[Start of Attachment]
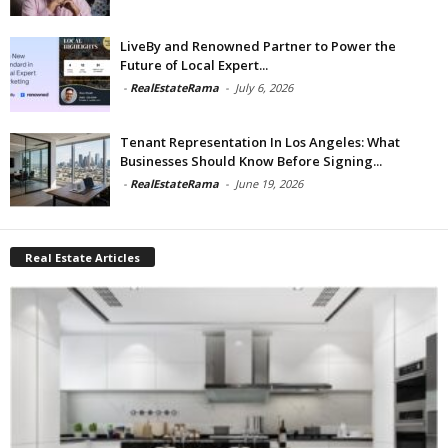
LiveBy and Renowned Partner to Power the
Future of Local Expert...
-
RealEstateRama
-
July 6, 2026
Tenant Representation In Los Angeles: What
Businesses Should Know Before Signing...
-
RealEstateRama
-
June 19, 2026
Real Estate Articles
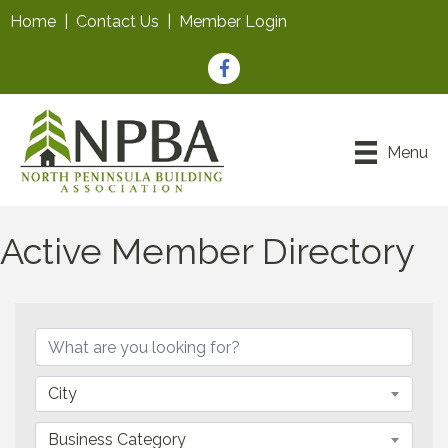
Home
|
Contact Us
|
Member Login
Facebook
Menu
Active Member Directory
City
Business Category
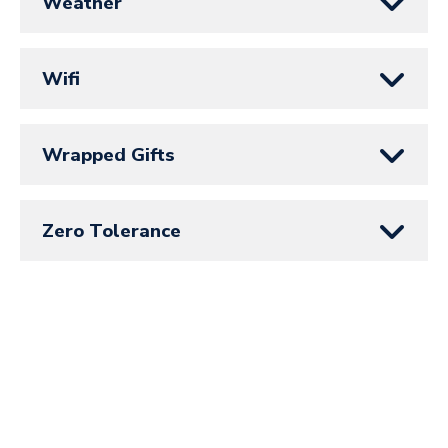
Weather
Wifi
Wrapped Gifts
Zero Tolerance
[End of Attachment]
[Start of Attachment]
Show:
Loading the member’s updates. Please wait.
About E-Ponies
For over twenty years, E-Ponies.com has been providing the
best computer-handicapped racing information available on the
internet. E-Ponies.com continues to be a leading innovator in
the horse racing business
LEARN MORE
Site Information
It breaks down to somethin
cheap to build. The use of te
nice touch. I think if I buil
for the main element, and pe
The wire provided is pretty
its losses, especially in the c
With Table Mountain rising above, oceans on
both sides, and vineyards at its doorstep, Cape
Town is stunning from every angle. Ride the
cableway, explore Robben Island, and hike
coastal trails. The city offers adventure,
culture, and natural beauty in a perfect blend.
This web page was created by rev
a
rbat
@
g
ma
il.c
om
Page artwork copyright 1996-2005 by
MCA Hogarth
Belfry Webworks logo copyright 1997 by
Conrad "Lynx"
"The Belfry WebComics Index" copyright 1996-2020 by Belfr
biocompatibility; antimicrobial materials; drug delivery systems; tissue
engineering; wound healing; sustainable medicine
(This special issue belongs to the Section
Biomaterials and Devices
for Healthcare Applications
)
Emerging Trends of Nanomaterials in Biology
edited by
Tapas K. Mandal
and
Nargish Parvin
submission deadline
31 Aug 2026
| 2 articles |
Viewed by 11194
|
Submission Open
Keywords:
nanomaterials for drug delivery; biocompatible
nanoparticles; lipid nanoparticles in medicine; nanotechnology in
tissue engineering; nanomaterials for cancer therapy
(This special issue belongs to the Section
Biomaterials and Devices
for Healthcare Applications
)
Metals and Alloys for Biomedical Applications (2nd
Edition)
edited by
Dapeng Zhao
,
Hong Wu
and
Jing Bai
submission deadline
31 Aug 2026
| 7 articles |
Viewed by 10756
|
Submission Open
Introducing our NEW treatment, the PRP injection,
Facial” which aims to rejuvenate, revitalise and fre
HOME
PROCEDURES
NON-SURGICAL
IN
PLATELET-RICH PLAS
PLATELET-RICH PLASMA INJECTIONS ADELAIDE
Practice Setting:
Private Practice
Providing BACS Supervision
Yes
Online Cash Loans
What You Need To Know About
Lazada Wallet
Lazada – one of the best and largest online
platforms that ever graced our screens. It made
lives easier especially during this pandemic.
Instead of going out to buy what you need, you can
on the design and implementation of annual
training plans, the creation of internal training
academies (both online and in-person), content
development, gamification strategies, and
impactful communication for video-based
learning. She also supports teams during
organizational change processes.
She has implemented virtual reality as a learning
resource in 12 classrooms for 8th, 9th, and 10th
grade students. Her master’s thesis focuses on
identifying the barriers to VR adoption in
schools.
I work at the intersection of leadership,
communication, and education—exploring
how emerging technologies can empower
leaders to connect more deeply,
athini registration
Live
[End of Attachment]
[Start of Attachment]
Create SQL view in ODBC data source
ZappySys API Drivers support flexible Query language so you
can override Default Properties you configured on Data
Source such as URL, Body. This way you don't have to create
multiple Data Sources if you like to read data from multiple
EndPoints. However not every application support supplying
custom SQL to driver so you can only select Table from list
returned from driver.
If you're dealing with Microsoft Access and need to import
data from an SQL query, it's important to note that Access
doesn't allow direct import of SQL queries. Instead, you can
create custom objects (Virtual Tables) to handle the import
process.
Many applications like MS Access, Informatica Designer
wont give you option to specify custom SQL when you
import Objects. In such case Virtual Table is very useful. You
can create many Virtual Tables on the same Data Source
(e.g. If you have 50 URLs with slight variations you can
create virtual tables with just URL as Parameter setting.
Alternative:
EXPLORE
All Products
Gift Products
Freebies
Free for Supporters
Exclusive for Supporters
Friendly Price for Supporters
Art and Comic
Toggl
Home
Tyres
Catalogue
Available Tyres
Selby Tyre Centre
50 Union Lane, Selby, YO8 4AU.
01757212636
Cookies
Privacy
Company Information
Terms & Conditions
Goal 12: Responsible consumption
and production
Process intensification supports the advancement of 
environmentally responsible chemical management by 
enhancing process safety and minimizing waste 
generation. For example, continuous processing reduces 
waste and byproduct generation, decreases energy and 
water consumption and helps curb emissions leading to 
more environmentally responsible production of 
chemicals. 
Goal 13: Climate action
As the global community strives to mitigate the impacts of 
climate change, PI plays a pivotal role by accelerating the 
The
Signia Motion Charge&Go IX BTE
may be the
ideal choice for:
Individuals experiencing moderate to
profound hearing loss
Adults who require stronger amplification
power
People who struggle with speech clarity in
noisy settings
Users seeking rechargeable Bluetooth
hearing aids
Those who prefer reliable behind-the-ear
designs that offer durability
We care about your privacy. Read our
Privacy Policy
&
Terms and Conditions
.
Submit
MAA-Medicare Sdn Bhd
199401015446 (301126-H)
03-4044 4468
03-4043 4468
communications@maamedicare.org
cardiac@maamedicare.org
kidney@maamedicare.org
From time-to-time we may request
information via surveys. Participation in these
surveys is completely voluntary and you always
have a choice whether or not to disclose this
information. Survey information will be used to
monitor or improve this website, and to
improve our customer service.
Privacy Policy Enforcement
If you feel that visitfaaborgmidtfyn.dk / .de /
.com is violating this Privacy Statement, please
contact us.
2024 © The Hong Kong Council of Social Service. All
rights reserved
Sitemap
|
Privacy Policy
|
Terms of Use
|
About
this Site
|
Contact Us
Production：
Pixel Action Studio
[End of Attachment]
WHAT THE TASK REQUIRES
All lines in the data above from the one with "Signia Motion Charge&Go IX BTE" through the one with "information via surveys." must be repeated exactly, and no others.

RESPONSE
Signia Motion Charge&Go IX BTE
may be the
ideal choice for:
Individuals experiencing moderate to
profound hearing loss
Adults who require stronger amplification
power
People who struggle with speech clarity in
noisy settings
Users seeking rechargeable Bluetooth
hearing aids
Those who prefer reliable behind-the-ear
designs that offer durability
We care about your privacy. Read our
Privacy Policy
&
Terms and Conditions
.
Submit
MAA-Medicare Sdn Bhd
199401015446 (301126-H)
03-4044 4468
03-4043 4468
communications@maamedicare.org
cardiac@maamedicare.org
kidney@maamedicare.org
From time-to-time we may request
information via surveys. Participation in these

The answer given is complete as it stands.